Top of Given entries

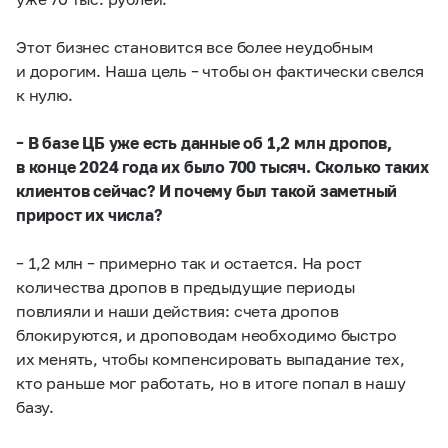
Этот бизнес становится все более неудобным
и дорогим. Наша цель – чтобы он фактически свелся
к нулю.
– В базе ЦБ уже есть данные об 1,2 млн дропов,
в конце 2024 года их было 700 тысяч. Сколько таких
клиентов сейчас?
И почему был такой заметный
прирост их числа?
– 1,2 млн – примерно так и остается. На рост
количества дропов в предыдущие периоды
повлияли и наши действия: счета дропов
блокируются, и дроповодам необходимо быстро
их менять, чтобы компенсировать выпадание тех,
кто раньше мог работать, но в итоге попал в нашу
базу.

Bottom of Given entries

The lines above that include "чтобы" should each be listed.

» Answer box:
и дорогим. Наша цель – чтобы он фактически свелся
их менять, чтобы компенсировать выпадание тех,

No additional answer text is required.